One of the big-ticket items in any budget deal will have to be the defense budget. The latest budget request calls for spending about $700 billion on defense next year, the highest level since World War II. President Obama has already proposed hundreds of billions of dollars in defense cuts, and proposals by the Senate's "Gang of Six" call for hundreds of billions more over the next decade.
Since the Sept. 11 attacks, when the Pentagon asked for money, it got it — a lot of it. Now reining in that spending is going to force the country to ask some basic questions, says American University professor Gordon Adams, a longtime defense budget analyst, both in and out of government.
"[Questions like,] what do we want a military to do? What's it supposed to be for?" Adams says. "Is it about big wars? Is it about little wars? Is it about nuclear deterrence? Is it about sailing in the oceans? And so on. The key here is you can't do all of them with less money."
Having less money means deciding what is and isn't going to be done, determining the real dangers that the country is going to face in the next decade and the likelihood of those dangers occurring.
"For example, are we going to war with China in the next 10 years?
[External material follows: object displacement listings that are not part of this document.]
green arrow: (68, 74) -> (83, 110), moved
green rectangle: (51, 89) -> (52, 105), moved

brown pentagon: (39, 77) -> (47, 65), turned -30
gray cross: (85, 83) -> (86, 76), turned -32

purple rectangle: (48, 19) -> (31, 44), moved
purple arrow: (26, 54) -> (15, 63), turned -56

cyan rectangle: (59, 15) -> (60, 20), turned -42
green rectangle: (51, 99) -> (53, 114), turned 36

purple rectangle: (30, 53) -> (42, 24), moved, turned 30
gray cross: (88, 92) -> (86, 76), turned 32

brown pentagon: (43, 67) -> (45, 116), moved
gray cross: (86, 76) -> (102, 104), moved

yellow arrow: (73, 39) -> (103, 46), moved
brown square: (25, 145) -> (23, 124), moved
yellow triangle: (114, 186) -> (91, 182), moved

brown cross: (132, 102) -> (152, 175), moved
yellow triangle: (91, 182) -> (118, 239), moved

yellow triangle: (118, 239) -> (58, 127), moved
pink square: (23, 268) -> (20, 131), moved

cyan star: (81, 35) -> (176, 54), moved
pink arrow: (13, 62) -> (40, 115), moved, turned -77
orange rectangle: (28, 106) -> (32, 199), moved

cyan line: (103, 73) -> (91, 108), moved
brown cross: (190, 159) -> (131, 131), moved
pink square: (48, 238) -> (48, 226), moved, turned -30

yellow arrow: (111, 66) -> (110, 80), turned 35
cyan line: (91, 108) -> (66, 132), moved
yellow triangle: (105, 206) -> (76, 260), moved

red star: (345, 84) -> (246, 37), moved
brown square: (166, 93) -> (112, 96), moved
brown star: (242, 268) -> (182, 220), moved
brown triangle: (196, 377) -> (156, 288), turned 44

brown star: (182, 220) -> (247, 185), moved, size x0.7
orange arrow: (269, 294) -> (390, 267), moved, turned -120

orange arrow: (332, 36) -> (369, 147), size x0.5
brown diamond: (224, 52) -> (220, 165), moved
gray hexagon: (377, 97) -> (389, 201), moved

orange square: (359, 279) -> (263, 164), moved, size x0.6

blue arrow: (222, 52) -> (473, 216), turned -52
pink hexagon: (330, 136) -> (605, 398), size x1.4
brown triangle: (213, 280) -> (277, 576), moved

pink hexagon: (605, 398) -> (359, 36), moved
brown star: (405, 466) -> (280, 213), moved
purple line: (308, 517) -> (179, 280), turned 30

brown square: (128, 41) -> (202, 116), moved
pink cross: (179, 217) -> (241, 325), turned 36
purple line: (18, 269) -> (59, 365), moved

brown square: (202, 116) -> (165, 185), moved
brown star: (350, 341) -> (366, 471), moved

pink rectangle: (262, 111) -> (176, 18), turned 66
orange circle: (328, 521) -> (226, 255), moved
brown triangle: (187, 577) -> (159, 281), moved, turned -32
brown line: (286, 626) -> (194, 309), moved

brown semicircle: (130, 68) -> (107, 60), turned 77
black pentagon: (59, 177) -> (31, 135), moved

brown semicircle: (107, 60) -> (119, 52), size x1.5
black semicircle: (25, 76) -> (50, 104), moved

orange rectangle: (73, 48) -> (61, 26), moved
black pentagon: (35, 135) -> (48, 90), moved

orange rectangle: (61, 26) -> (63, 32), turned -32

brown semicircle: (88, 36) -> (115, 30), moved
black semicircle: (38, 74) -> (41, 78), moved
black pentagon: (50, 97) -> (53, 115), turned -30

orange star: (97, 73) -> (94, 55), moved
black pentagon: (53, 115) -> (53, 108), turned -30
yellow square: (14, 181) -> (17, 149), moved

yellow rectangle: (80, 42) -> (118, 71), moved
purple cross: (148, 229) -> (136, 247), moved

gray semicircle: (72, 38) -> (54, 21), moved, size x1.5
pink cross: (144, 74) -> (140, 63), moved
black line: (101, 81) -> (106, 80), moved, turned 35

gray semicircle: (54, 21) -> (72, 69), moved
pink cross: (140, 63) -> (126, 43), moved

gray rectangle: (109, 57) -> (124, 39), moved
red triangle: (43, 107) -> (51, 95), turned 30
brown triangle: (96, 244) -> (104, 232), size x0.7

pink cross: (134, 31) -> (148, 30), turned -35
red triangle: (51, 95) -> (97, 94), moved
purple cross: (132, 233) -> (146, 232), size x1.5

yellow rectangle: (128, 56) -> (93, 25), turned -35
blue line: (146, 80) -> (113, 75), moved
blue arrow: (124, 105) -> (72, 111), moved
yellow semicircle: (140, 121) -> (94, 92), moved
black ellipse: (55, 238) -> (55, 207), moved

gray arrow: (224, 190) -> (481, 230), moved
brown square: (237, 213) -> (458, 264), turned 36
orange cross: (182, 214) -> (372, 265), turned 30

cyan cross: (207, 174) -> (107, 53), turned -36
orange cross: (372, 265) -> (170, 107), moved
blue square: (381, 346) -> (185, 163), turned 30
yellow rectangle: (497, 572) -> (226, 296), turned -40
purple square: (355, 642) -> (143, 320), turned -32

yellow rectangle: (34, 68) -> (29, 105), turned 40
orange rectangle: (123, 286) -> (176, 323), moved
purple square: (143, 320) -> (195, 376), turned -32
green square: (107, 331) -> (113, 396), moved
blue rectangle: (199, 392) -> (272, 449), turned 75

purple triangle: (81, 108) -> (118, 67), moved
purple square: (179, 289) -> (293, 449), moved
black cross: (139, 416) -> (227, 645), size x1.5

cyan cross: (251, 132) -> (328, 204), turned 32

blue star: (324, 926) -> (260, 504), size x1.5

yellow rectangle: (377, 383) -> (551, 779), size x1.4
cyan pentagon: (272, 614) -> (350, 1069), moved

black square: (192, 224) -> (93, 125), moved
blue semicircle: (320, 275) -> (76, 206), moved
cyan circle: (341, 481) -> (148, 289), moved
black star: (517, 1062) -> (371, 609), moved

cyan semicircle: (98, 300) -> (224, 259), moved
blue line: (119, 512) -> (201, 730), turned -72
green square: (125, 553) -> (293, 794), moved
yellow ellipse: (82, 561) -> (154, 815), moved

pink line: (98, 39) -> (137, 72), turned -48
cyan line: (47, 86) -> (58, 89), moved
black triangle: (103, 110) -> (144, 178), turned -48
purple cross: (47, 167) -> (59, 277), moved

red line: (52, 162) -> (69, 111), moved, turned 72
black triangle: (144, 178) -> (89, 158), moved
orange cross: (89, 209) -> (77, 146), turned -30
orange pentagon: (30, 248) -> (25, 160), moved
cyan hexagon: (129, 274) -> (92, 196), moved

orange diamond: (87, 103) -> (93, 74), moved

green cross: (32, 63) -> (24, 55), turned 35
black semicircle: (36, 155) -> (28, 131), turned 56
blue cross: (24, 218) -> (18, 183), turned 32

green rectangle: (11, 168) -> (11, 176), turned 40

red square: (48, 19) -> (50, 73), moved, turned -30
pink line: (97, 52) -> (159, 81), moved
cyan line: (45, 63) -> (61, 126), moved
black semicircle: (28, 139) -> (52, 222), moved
Highly unlikely. Are we likely to be invading a lot of states to overthrow regimes like Iraq and Afghanistan over the next 10 years? I'd say that's highly unlikely," Adams says.
But other dangers, like al-Qaida and its affiliate groups or cyberattack, are probably more likely and are things for which the military must be ready. However, they don't require the kind of military the United States maintains today.
"And that means there are going to be winners and losers," says Todd Harrison of the Center for Strategic and Budgetary Assessments.
Harrison has some guesses as to who those losers may be. First up: the Army and the Marines.
"As we continue the withdrawal from Iraq, we start the drawdown in Afghanistan, eventually these wars will come to an end, troops will be home. I think there will be little appetite for this sort of major counterinsurgency campaign in the future," he says.
A smaller appetite could mean reducing the size of the Army and Marine Corps. That would have a quick and real effect: Not as many people would be paid, there would be fewer training exercises to run and fewer missions with fewer people doing them. It is one of the few things that can be cut that will have an immediate impact, and there are reports that the Gang of Six deal calls for $80 billion in defense cuts next year.
The Pentagon is already undertaking its own comprehensive strategic review.
"Comprehensive means comprehensive, and that includes things that don't make it onto the table," Ash Carter, the top defense official for weapons acquisition, said at a recent industry conference.
Among the things under review are the number of aircraft carriers, the size of the Army and soldiers' salaries, health care and pensions. Other less glamorous items include the $100 billion maintenance budget, things that simply haven't been on the table for the current crop of military leaders.
"A generation of whom [has] grown accustomed over the post-9/11 decade to circumstances in which we could always reach for more money when we encountered a managerial or technical problem or a difficult choice, and those days are gone," Carter says.
That could be a shock to an institution that has grown accustomed to being given nearly unlimited amounts of money for the past decade.
"They're going to take a while to adjust to the realization that they're living in scarce resources instead of the days of wine and roses," Adams says.
Not everyone has adjusted. The top Republican on defense in the House is warning that deep budget cuts could harm national security.
Still, Adams points out, even a $1 trillion cut over the next 10 years would still leave the United States with the most powerful military force on the planet and the only one with a global reach.